Work task: Copying rule for the data below: pictures stay out, and only the lines from the one with "Natures Edge Studio" down to the one with "partners who may", inclusive, are repeated exactly.
Start of Task data
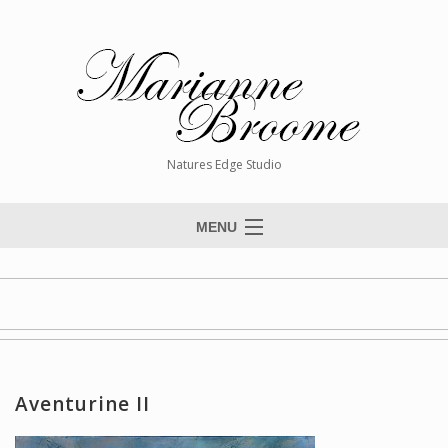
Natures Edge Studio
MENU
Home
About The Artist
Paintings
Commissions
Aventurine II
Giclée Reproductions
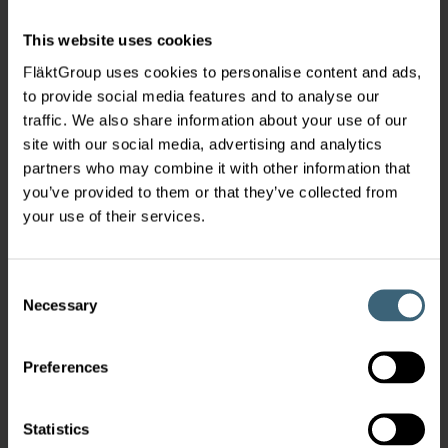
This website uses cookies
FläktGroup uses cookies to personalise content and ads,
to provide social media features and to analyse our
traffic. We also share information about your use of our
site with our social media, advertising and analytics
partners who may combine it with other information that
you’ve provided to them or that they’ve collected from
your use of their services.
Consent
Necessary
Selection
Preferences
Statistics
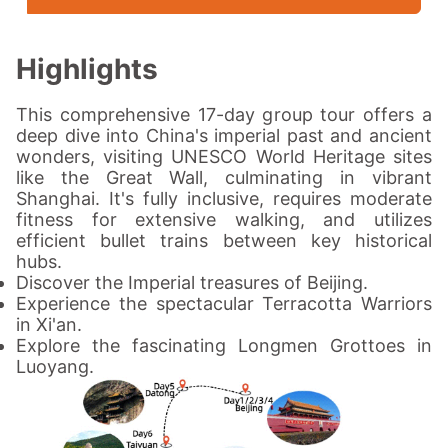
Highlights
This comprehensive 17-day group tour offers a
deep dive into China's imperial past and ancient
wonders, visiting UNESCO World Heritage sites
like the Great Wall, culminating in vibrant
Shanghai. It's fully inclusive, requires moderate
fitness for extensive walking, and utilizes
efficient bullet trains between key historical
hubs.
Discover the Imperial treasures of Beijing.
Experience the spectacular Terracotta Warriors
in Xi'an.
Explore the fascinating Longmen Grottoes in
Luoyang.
End of Task data
Start of Task data
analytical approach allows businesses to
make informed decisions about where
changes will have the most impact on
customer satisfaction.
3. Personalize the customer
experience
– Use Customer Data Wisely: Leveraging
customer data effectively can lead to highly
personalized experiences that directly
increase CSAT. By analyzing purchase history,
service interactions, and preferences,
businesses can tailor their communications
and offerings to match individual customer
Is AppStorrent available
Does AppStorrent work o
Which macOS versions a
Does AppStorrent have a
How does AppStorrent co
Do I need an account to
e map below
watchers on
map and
End of Task data
Start of Task data
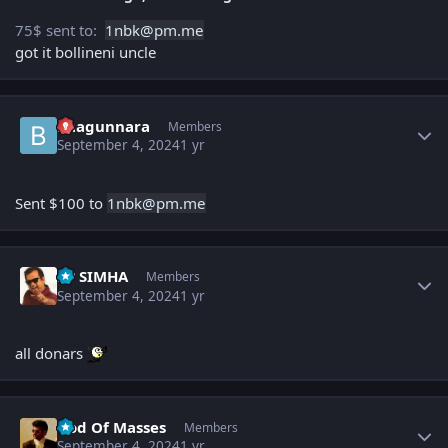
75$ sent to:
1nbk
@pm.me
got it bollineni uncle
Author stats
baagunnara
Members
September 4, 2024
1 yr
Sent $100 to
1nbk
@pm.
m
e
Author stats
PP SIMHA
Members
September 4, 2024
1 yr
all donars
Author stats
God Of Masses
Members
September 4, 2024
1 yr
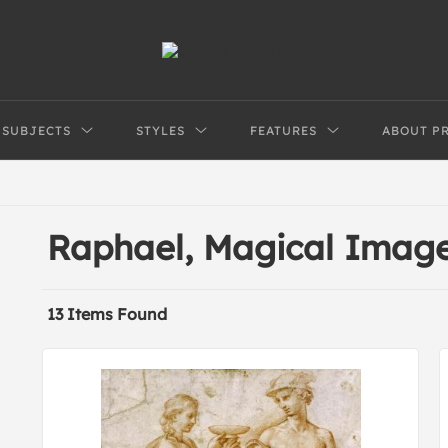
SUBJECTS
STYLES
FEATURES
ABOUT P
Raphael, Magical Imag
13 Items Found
End of Task data
Solution to this problem:
Natures Edge Studio
MENU
Home
About The Artist
Paintings
Commissions
Aventurine II
Giclée Reproductions
This website uses cookies
FläktGroup uses cookies to personalise content and ads,
to provide social media features and to analyse our
traffic. We also share information about your use of our
site with our social media, advertising and analytics
partners who may combine it with other information that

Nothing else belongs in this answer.